• **EXERCISE PROMPT**
Could you copy every line of the data that contains "tiết"?

[Page images and extracted text]

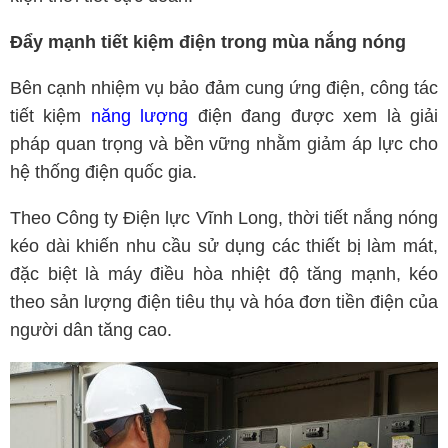
Đẩy mạnh tiết kiệm điện trong mùa nắng nóng
Bên cạnh nhiệm vụ bảo đảm cung ứng điện, công tác
tiết kiệm
năng lượng
điện đang được xem là giải
pháp quan trọng và bền vững nhằm giảm áp lực cho
hệ thống điện quốc gia.
Theo Công ty Điện lực Vĩnh Long, thời tiết nắng nóng
kéo dài khiến nhu cầu sử dụng các thiết bị làm mát,
đặc biệt là máy điều hòa nhiệt độ tăng mạnh, kéo
theo sản lượng điện tiêu thụ và hóa đơn tiền điện của
người dân tăng cao.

• **REPLY**
Đẩy mạnh tiết kiệm điện trong mùa nắng nóng
tiết kiệm
Theo Công ty Điện lực Vĩnh Long, thời tiết nắng nóng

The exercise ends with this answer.